Under the system described in the patent, files containing plans for printed objects would be encased in a digital envelope that would check if the original designer had either given permission for the plans to be used or been paid for their product. Software to handle this would be embedded in 3D printers to make sure they couldn't produce unauthorized copies.
While the 3D-printing industry is still in its infancy, the patent highlights one of the major concerns about the technology for commercial manufacturers. It's likely that in the years to come, not only plastic items, but also guns, robots and even human tissues will be printed using such systems, and the technology could enable piracy on a whole new scale.

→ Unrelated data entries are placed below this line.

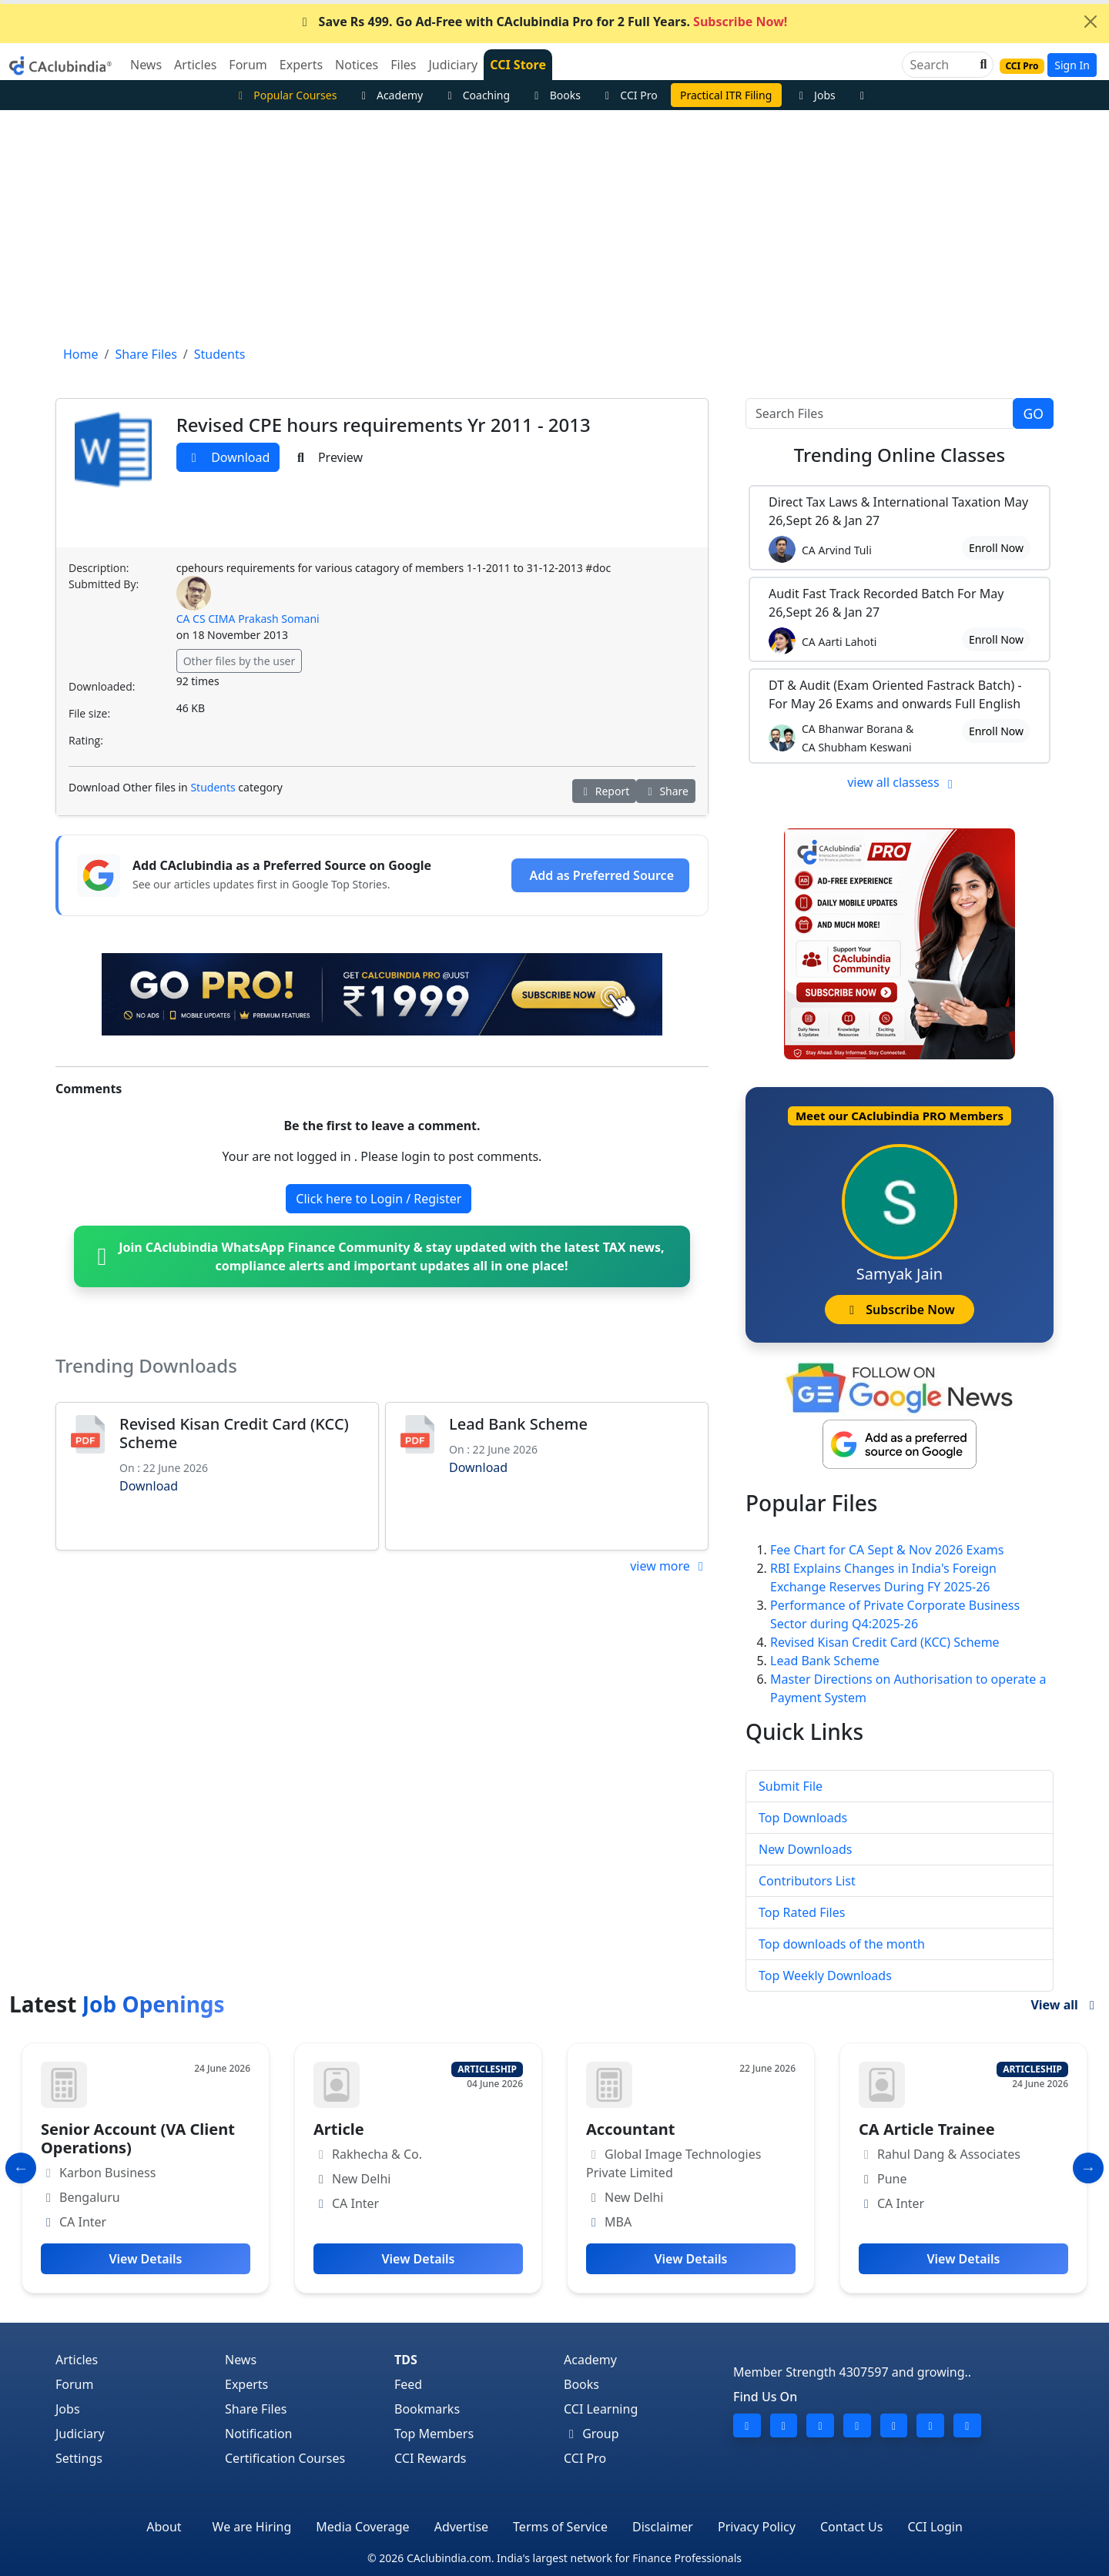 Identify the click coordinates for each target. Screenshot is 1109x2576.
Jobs (815, 95)
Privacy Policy (757, 2526)
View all (1065, 2004)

Already the Pirate Bay is hosting 3D printable files, and in March the Open Source Hardware Association was founded to promote designs that anyone can print and use. The British RepRap open source 3D printer is even designed so that it can reproduce all of the parts needed to build another printer.
Myhrvold's patent could throw a spanner into what is still largely an open source movement, particularly as its language is broad enough to cover not just printing, but also "painting, engraving and/or tattooing by the manufacturing machine."
It's true that there's no requirement for 3D printer manufacturers to use Myhrvold's DRM technology – yet. Having seen the lengths the DRM industry has gone to to try and get its systems built into new technology, it's not outside the realm of possibility that some will sue to ensure printers are built to protect patented designs. ®
On the same day that Intellectual Ventures got its patent, the Free Software Foundation awarded the LulzBot AO-100 3D Printer sold by Aleph Objects its first Respects Your Freedom (RYF) certification.
"The desire to own a computer or device and have full control over it, to know that you are not being spied on or tracked, to run any software you wish without asking permission, and to share with friends without worrying about Digital Restrictions Management (DRM) — these are the desires of millions of people who care about the future of technology and our society," it said in a statement.
"Unfortunately, hardware manufacturers have until now relied on close cooperation with proprietary software companies that demanded control over their users. As citizens and their customers, we need to promote our desires for a new class of hardware — hardware that anyone can support because it respects your freedom."